Your assignment => Pull every line that holds the word "Торвальдсу" from the entries.

^^^^^^^^^^^^^^^^

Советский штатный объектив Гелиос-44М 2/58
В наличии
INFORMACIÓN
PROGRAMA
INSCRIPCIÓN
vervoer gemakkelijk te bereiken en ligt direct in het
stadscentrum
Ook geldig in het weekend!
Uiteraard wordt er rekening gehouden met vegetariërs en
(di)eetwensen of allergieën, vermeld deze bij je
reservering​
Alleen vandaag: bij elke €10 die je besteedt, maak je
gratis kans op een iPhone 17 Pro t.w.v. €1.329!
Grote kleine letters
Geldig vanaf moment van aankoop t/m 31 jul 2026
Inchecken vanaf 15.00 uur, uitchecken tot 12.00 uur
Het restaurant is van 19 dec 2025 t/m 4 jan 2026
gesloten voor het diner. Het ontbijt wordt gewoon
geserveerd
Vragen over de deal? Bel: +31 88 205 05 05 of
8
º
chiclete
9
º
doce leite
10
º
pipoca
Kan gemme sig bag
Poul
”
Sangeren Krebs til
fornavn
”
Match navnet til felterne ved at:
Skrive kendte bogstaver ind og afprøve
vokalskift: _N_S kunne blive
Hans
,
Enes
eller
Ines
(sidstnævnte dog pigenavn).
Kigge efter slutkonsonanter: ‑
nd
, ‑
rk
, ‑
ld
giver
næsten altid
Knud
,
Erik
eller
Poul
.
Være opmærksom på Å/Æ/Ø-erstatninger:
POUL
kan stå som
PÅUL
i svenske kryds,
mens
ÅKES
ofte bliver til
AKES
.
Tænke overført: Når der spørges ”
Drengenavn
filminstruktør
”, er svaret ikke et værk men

^^^^^^^^^^^^^^^^

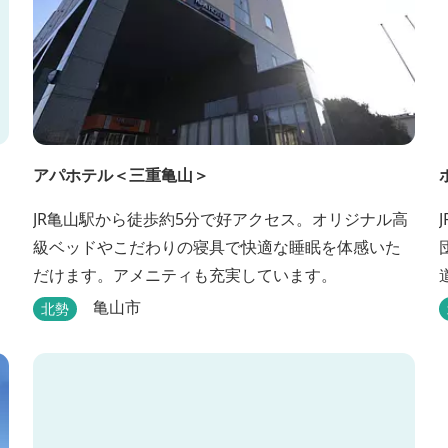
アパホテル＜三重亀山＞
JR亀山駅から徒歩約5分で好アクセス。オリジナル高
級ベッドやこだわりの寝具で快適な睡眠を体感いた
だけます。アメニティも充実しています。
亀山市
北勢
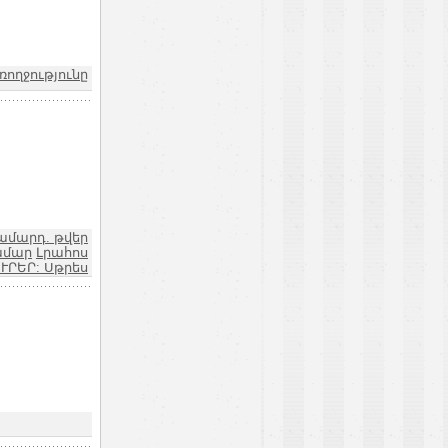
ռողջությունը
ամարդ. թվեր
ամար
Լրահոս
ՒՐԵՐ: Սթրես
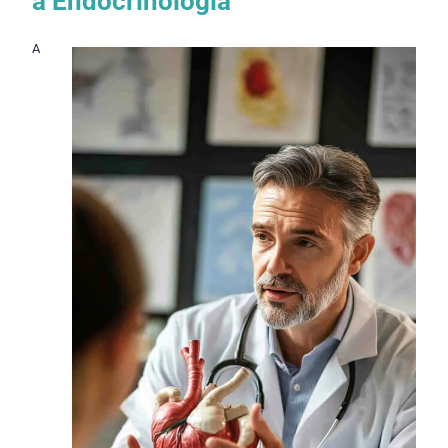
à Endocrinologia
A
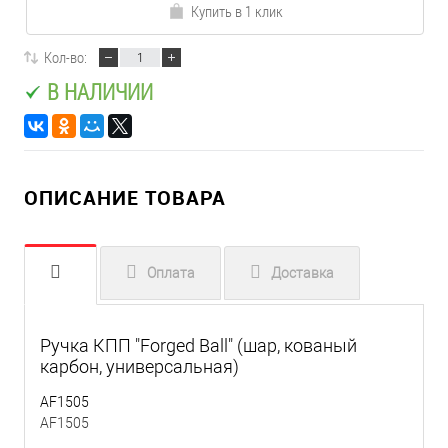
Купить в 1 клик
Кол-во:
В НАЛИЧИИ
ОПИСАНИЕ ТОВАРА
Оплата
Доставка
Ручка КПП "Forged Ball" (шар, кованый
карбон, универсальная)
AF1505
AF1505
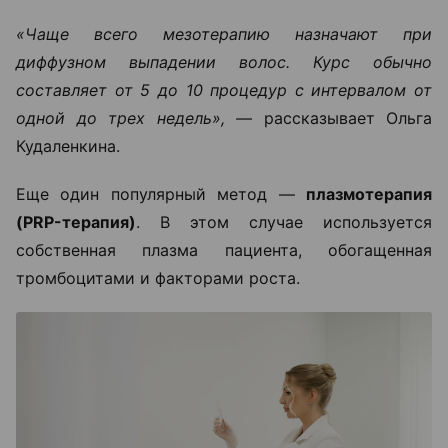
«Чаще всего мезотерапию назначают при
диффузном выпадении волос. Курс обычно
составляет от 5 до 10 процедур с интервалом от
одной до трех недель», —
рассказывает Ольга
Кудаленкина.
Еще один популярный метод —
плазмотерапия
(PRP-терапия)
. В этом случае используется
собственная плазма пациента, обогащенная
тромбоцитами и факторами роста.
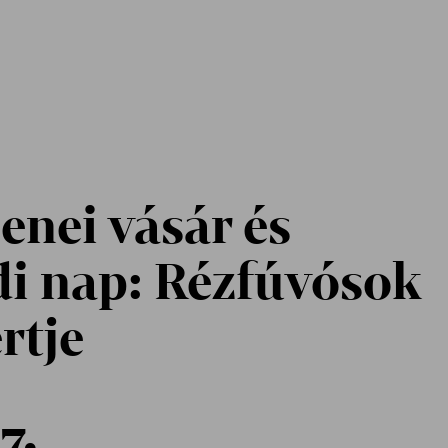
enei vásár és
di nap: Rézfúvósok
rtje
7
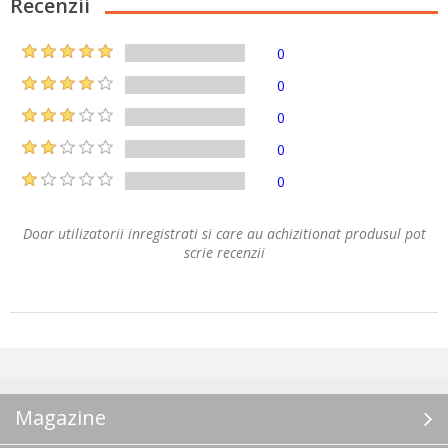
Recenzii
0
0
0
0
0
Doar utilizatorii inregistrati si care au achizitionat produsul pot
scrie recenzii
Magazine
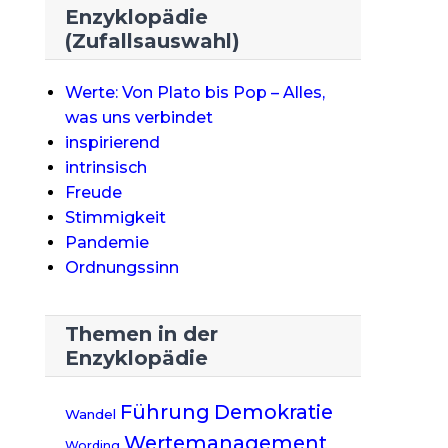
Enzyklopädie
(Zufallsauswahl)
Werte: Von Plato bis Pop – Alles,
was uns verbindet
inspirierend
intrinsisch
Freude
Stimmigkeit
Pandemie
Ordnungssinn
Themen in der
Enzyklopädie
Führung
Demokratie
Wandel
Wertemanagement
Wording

^^^^^^^^^^^^^^^^

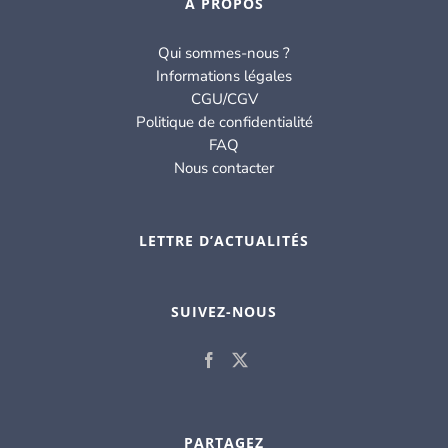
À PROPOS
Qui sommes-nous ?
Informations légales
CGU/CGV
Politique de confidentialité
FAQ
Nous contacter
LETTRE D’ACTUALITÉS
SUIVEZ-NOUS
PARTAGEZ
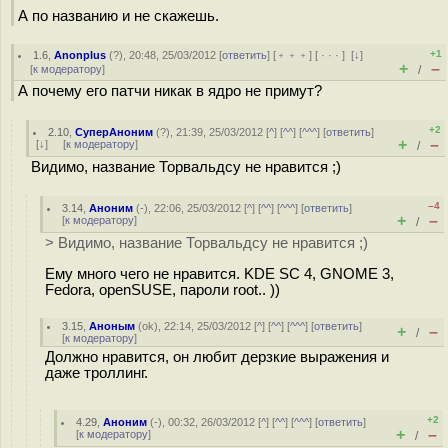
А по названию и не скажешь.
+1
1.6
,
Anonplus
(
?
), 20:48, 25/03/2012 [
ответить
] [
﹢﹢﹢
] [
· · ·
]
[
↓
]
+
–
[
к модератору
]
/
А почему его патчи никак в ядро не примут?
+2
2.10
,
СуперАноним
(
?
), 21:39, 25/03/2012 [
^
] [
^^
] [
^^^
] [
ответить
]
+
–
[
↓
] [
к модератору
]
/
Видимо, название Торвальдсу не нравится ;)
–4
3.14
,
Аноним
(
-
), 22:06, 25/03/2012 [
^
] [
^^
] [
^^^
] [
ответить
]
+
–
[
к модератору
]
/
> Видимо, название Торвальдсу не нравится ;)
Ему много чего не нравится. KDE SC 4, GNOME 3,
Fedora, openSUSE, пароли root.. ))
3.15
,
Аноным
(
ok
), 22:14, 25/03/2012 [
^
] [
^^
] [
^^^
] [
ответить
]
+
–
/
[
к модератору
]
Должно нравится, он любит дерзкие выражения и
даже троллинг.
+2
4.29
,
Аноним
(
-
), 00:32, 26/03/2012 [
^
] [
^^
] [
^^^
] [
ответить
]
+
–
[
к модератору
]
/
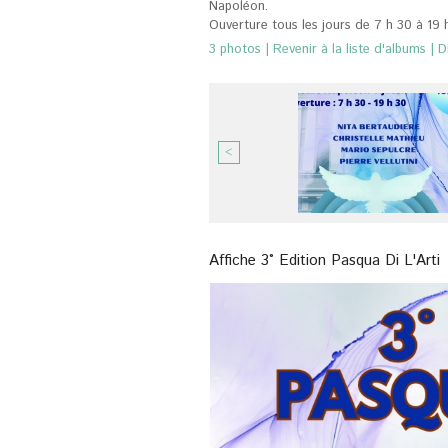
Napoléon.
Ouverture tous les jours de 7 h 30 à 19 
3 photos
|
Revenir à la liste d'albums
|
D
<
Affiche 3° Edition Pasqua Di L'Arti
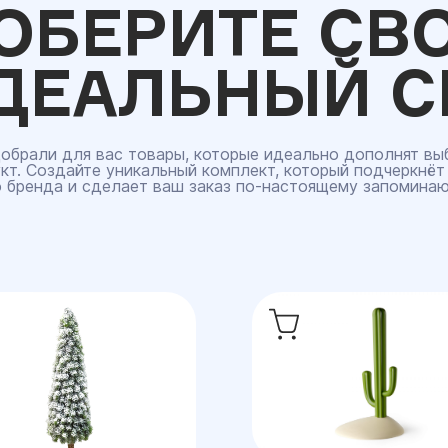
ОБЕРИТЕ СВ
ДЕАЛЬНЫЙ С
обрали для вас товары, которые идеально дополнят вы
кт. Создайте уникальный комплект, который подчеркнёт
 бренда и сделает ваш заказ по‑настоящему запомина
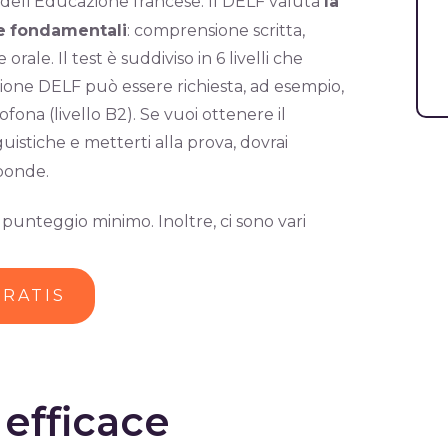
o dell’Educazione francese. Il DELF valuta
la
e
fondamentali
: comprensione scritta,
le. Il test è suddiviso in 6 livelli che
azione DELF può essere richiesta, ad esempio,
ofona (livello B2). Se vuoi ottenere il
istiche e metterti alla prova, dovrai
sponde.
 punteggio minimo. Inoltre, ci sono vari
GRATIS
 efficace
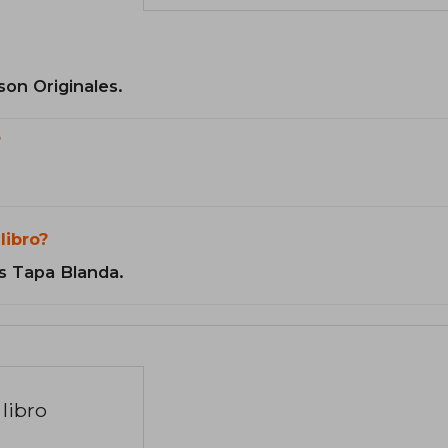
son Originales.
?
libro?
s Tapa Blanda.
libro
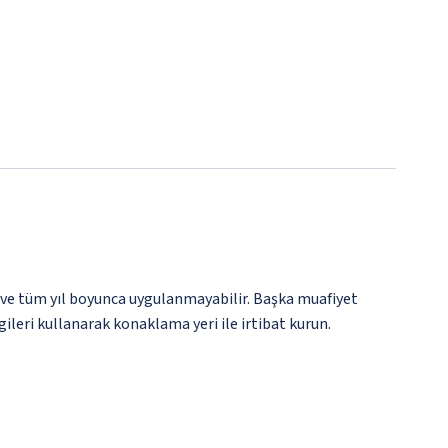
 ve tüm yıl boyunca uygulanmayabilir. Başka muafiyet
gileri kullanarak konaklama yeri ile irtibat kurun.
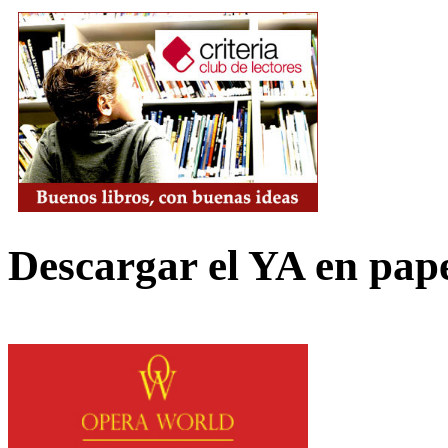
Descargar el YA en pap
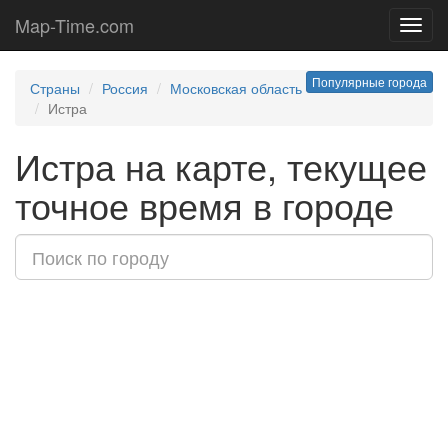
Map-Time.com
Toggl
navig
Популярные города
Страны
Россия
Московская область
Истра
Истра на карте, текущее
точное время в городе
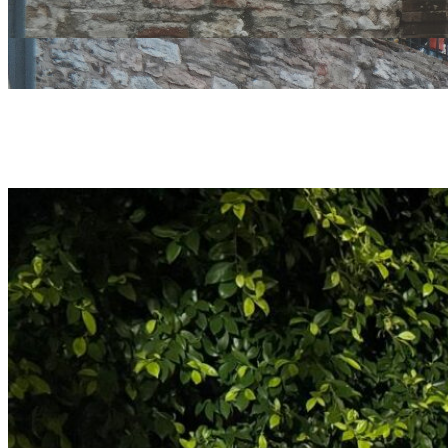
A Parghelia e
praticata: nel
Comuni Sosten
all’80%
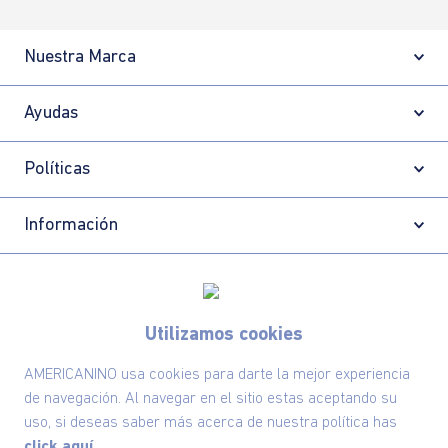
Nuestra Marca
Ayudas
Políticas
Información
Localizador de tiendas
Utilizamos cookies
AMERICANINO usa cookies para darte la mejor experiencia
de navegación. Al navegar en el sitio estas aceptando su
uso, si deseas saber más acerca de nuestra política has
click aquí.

^^^^^^^^^^^^^^^^

Output below =>
Видимо, название Торвальдсу не нравится ;)
> Видимо, название Торвальдсу не нравится ;)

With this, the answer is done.